(RECORDS SUPPLIED Opens)
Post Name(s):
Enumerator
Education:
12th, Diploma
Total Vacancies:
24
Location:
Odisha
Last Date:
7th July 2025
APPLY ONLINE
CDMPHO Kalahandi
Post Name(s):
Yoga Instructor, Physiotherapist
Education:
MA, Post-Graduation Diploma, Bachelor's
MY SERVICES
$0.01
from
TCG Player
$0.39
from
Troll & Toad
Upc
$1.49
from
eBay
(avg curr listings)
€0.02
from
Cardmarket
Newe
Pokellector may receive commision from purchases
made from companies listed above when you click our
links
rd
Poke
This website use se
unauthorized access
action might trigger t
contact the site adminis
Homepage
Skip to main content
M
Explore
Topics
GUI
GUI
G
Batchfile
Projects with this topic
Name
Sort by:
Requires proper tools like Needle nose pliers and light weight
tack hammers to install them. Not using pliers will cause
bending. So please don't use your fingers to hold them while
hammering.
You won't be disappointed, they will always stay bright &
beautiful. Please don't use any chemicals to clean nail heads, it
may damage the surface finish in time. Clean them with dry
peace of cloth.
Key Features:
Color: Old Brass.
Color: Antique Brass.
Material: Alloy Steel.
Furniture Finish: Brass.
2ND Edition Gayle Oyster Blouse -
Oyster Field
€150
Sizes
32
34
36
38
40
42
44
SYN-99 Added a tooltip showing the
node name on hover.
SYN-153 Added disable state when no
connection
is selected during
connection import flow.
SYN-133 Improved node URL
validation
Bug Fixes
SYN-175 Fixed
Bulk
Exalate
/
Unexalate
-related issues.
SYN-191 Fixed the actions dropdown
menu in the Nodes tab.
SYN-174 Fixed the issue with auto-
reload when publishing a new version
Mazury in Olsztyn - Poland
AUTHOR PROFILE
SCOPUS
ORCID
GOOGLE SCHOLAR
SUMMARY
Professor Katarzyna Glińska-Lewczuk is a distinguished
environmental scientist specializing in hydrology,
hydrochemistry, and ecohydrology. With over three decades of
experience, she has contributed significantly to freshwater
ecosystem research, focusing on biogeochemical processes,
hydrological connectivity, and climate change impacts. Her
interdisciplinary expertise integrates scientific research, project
(RECORDS SUPPLIED Closes)
» **WHAT IS EXPECTED**
Which lines above contain the word "Fixed"? List them.

» **EXPECTED OUTPUT**
SYN-175 Fixed
SYN-191 Fixed the actions dropdown
SYN-174 Fixed the issue with auto-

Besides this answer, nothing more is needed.